His later years were marked by ill health. He died on 16 March 1967 at age 61.

==Writings==
Sande's first poems were published in 1929 in a volume titled Svarte næter (Black Nights). The book was not welcomed by conservative Christians because of language deemed "straightforward" and "foul" for that time. Other readers loved the work's sense of humor, irony, and his wonderful descriptions of nature.

His second book of poems, Storm frå vest, was published in 1931. Conservative Christians criticized this work as well, even though one of the poems, "Salme," was later used in a collection of religious poems.

In 1933, the book Frå Sundfjord til Rio (From Sunnfjord to Rio) was published. In three parts, the book described the sea, differences between the officers and the crew, bordellos, ports, and fighting in pubs.

1939 saw the publication of Krossen og sleggja (The Cross and the Sledgehammer), a collection of all his previous poems, as well as ten new ones.

One of his most famous poems, "Da Daniel drog" ("When Daniel Left") was published in the collection Guten og Grenda (The Boy and the Village).
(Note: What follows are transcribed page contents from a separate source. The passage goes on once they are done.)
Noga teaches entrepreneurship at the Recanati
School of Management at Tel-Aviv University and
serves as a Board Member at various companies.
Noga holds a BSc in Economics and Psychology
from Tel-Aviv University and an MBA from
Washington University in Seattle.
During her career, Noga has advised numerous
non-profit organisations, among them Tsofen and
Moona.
The poem is sometimes referred to as "Vesle Daniel" ("Little Daniel").

Korn og klunger was published in 1950, and Sirius in 1955.
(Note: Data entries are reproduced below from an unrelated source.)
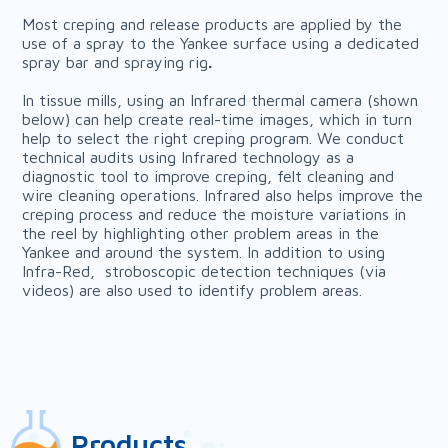
Most creping and release products are applied by the
use of a spray to the Yankee surface using a dedicated
spray bar and spraying rig
.
In tissue mills, using an Infrared thermal camera (shown
below) can help create real-time images, which in turn
help to select the right creping program. We conduct
technical audits using Infrared technology as a
diagnostic tool to improve creping, felt cleaning and
wire cleaning operations. Infrared also helps improve the
creping process and reduce the moisture variations in
the reel by highlighting other problem areas in the
Yankee and around the system. In addition to using
Infra-Red, stroboscopic detection techniques (via
videos) are also used to identify problem areas.
Products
His last book, Det kveldar på Kobbeskjer, was published in 1961.

His poems vary from a burlesque and a sometimes grotesque humor as in Kallen og katten and Likfunn to high emotionality as in Fløytelåt and Vesle Daniel

His song Det lyser i stille grender is included in most Norwegian books of hymns and is a popular Christmas song.

His poem Etter ein rangel is very famous.

Many of Jakob Sande's poems have been set to music. Two of the most popular groups who specialise in Jakob Sande lyrics are Aftenlandet and Jubelhornet.

==Awards==
- Gyldendal's Endowment for 1952
- Dobloug Prize for 1966

==Commemoration==
- In 2002, 35 years after his death, Sande's birth community of Dale erected a statue by sculptor Sivert Donali in tribute to Sande's poem "Vesle Daniel." Picture of Vesle Daniel statue
- In 2006 on Jacob Sande's 100 years anniversary, the Faroese singer and composer Hanus G. Johansen released an album with poems by Jakob Sande, which Hanus G. had composed melodies for. The album was called Frå leddigen – Jakob Sande-dikt i færøysk tonedrakt. The music was played by the Faroese ensemble Aldubáran.